# 1964 IMPALA GLASSPACKS OR FLOWMASTER?



## HydroCutlass86 (Mar 20, 2002)

i got a set of each for a 64 impala

#1 full length hedman headers with flowmasters i think 50 series and the tail pipes exit before the rear of the tire


#2 other exhaust i was going to buy some ceramic coated shorty headers for it,they have glasspacks/cherry bombs and the tail pipes exit after the rear tire also was going to change that to have straight pipes out the back

help me decide,lol


----------



## FUNKSTERGROOVES (Jun 8, 2009)

> _Originally posted by HydroCutlass86_@Nov 7 2010, 01:26 PM~19008446
> *i got a set of each for a 64 impala
> 
> #1 full length hedman headers with flowmasters i think 50 series and the tail pipes exit before the rear of the tire
> ...



12 inch glasspacks... Dont get the cherry bomb brand.


----------



## 64 and 59 rider (Dec 13, 2008)

> _Originally posted by FUNKSTERGROOVES_@Nov 7 2010, 04:09 PM~19008788
> *12 inch glasspacks... Dont get the cherry bomb brand.
> *


x2 glasspacks


----------



## pulido64rag (Sep 16, 2010)

x3 for glasspacks


----------



## Ragtop Ted (Sep 11, 2007)

Glasspacks


----------



## HydroCutlass86 (Mar 20, 2002)

:thumbsup: thanks guys that was my choice too is glasspacks...told people i was doing that and they would say nahh flowmasters but there is nothing but hotrodders here....i like the crackle sound


----------



## touchdowntodd (Jun 4, 2007)

porters or smithys... 

sound diffferent.. and sound OOOG


----------



## tpimuncie (Jun 6, 2008)

Glass packs sound really good, but wouldnt trade for my hushpowers, they sound great! :biggrin:


----------



## 925rider (Aug 15, 2005)

glasspacks


----------



## GOOT (Feb 10, 2005)

I had flowmasters on my 64....Swapped them out for glasspacks.


----------



## 64_EC_STYLE (Feb 21, 2005)

Glasspacks sound great. But I voted flowmaster. 
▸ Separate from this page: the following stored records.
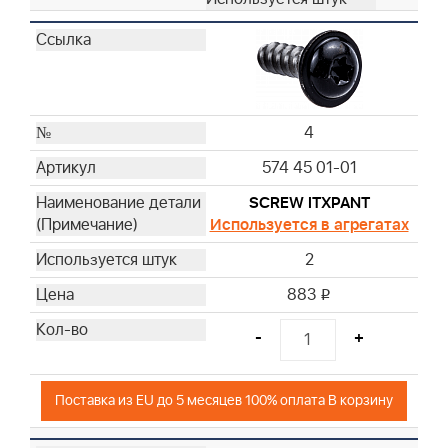
4
574 45 01-01
SCREW ITXPANT
Используется в агрегатах
2
883
i
-
+
Поставка из EU до 5 месяцев 100% оплата В корзину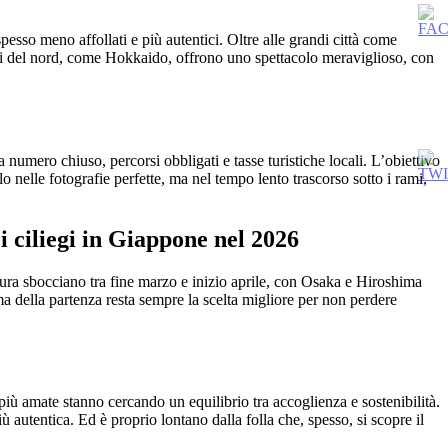
esso meno affollati e più autentici. Oltre alle grandi città come
ioni del nord, come Hokkaido, offrono uno spettacolo meraviglioso, con
umero chiuso, percorsi obbligati e tasse turistiche locali. L’obiettivo
olo nelle fotografie perfette, ma nel tempo lento trascorso sotto i rami,
 ciliegi in Giappone nel 2026
ura sbocciano tra fine marzo e inizio aprile, con Osaka e Hiroshima
ima della partenza resta sempre la scelta migliore per non perdere
più amate stanno cercando un equilibrio tra accoglienza e sostenibilità.
iù autentica. Ed è proprio lontano dalla folla che, spesso, si scopre il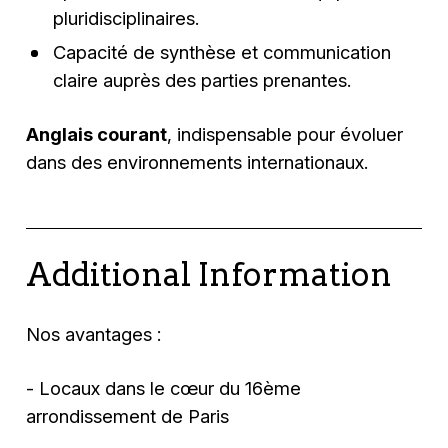
pluridisciplinaires.
Capacité de synthèse et communication
claire auprès des parties prenantes.
Anglais courant
, indispensable pour évoluer
dans des environnements internationaux.
Additional Information
Nos avantages :
- Locaux dans le cœur du 16ème
arrondissement de Paris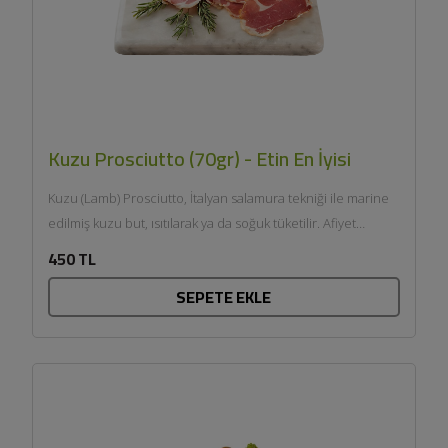
Kuzu Prosciutto (70gr) - Etin En İyisi
Kuzu (Lamb) Prosciutto, İtalyan salamura tekniği ile marine
edilmiş kuzu but, ısıtılarak ya da soğuk tüketilir. Afiyet
olsun....
450 TL
SEPETE EKLE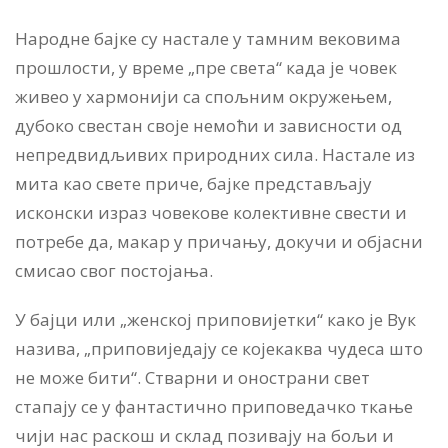
Народне бајке су настале у тамним вековима
прошлости, у време „пре света“ када је човек
живео у хармонији са спољним окружењем,
дубоко свестан своје немоћи и зависности од
непредвидљивих природних сила. Настале из
мита као свете приче, бајке представљају
исконски израз човекове колективне свести и
потребе да, макар у причању, докучи и објасни
смисао свог постојања.
У бајци или „женској приповијетки“ како је Вук
назива, „приповиједају се којекаква чудеса што
не може бити“. Стварни и онострани свет
стапају се у фантастично приповедачко ткање
чији нас раскош и склад позивају на бољи и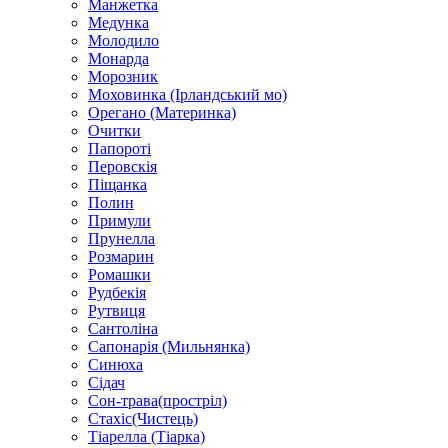
Манжетка
Медунка
Молодило
Монарда
Морозник
Моховинка (Ірландський мо)
Орегано (Материнка)
Очитки
Папороті
Перовскія
Піщанка
Полин
Примули
Прунелла
Розмарин
Ромашки
Рудбекія
Рутвиця
Сантоліна
Сапонарія (Мильнянка)
Синюха
Сідач
Сон-трава(простріл)
Стахіс(Чистець)
Тіарелла (Тіарка)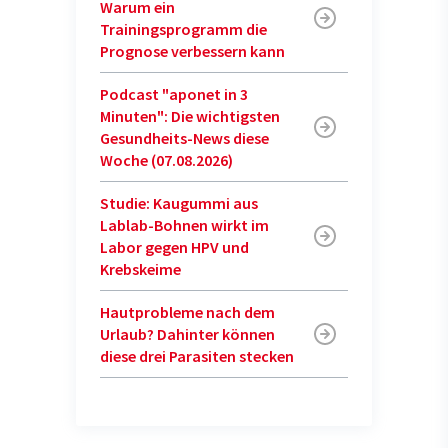
Warum ein
Trainingsprogramm die
Prognose verbessern kann
Podcast "aponet in 3
Minuten": Die wichtigsten
Gesundheits-News diese
Woche (07.08.2026)
Studie: Kaugummi aus
Lablab-Bohnen wirkt im
Labor gegen HPV und
Krebskeime
Hautprobleme nach dem
Urlaub? Dahinter können
diese drei Parasiten stecken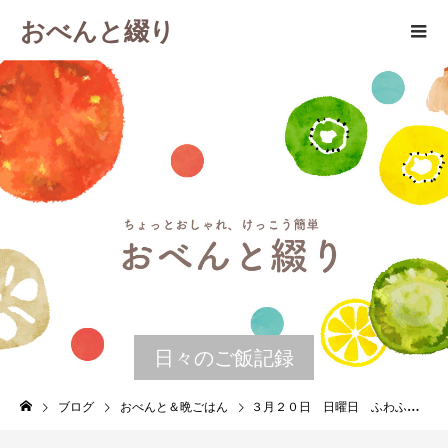
おべんと綴り
日々のご飯記録
ブログ
おべんと＆晩ごはん
３月２０日 日曜日 ふわふわ肉団子鍋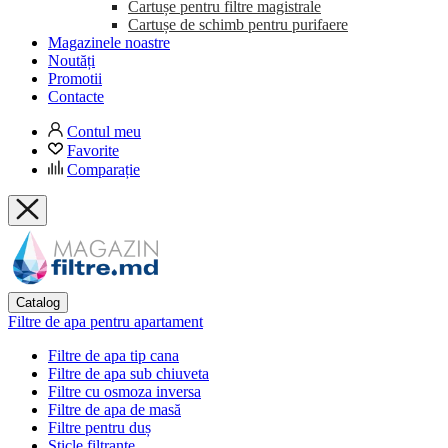
Cartușe pentru filtre magistrale
Cartușe de schimb pentru purifaere
Magazinele noastre
Noutăți
Promotii
Contacte
Contul meu
Favorite
Comparație
Catalog
Filtre de apa pentru apartament
Filtre de apa tip cana
Filtre de apa sub chiuveta
Filtre cu osmoza inversa
Filtre de apa de masă
Filtre pentru duș
Sticle filtrante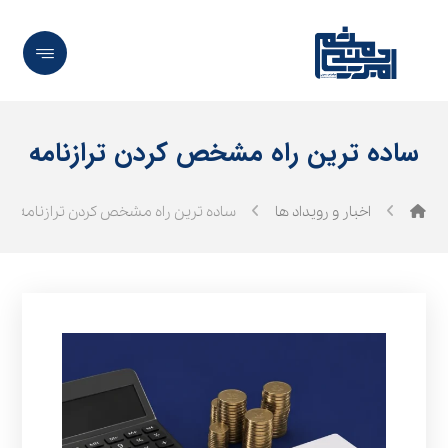
ساده ترین راه مشخص کردن ترازنامه
اخبار و رویداد ها
ساده ترین راه مشخص کردن ترازنامه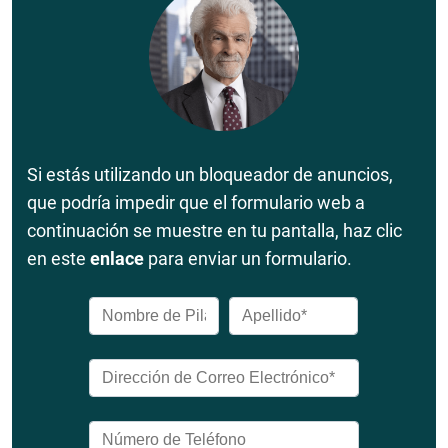
Si estás utilizando un bloqueador de anuncios,
que podría impedir que el formulario web a
continuación se muestre en tu pantalla, haz clic
en este
enlace
para enviar un formulario.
the hushpower and short race mufflers sound different than the majority of Impalas while cruisin or at shows IMO

I've always loved the "open chambered" sound of Flowmasters


----------



## Crenshaw's Finest (Mar 9, 2006)

glass


----------



## 65ss (Oct 6, 2009)

> _Originally posted by GOOT_@Nov 8 2010, 02:29 PM~19017512
> *I had flowmasters on my 64....Swapped them out for glasspacks.
> *


did the same on my 65


----------



## Sin Sixty (Jul 26, 2004)

> _Originally posted by tpimuncie_@Nov 7 2010, 10:36 PM~19013570
> *Glass packs sound really good, but wouldnt trade for my hushpowers, they sound great! :biggrin:
> *


That's what I got :thumbsup: they are sic. Sound great and not too loud.


----------



## CROWDS91 (Mar 17, 2007)

Flows Im gna run 2 chambers on my 64


----------



## HydroCutlass86 (Mar 20, 2002)

here are the flowmasters and headers i pulled off my 64...selling them off and going to buy the ceramic coated shorty headers


----------



## LiL Steven$YG (Jun 10, 2010)

Coffin Mufflers


----------



## kandylac (Apr 15, 2007)

*GLASSPACKS!!!* :rant:


----------



## xavierthexman (Sep 24, 2004)

Glass Packs! If you can find BLUE STREAKS get those.... Had them on the '63. Smittty's are great as well and cheap and gets better with time. If anyone has 'em sell them to me . :biggrin:


----------



## mikelowsix4 (May 14, 2010)

Flowmasters :biggrin:


----------



## Reckless (Jan 9, 2007)

Flowmasters, but i'll be running an LS1 in my 64.


----------



## lone star (May 22, 2003)

i always like block huggers and glass packs


----------



## SHORTDOG 62 (Mar 3, 2005)

FLOWMASTERS ALL DAY, Glasspacks suck sorry V we're still cool right :biggrin:


----------



## 6DEUCE6 (Sep 18, 2008)

Flowmasters!


----------



## tko_818 (Nov 4, 2009)

Hookers n glass for me :biggrin: fuck a flowmaster


----------



## Heath V (Oct 12, 2010)

Glasspacks!


----------



## -GT- RAY (Nov 13, 2009)

GLASSPACKS


----------



## Hatchet Ryda_65 (Nov 23, 2008)

Flowmasters are for mustangs with 5 star rims!! Glass packs all the way!


----------



## 3onthree (Feb 18, 2004)

i have glasspacks on my 63 and like em


----------



## 64 and 59 rider (Dec 13, 2008)

> _Originally posted by 3onthree_@Nov 13 2010, 01:52 AM~19057139
> *i have glasspacks on my 63 and like em
> *


x2


----------



## REV. chuck (Jun 14, 2003)

glasspacks are shit 



i guess if you dont want to hear the engines power and would rather listen to some nasty cackle sound its your choice 


:dunno:


----------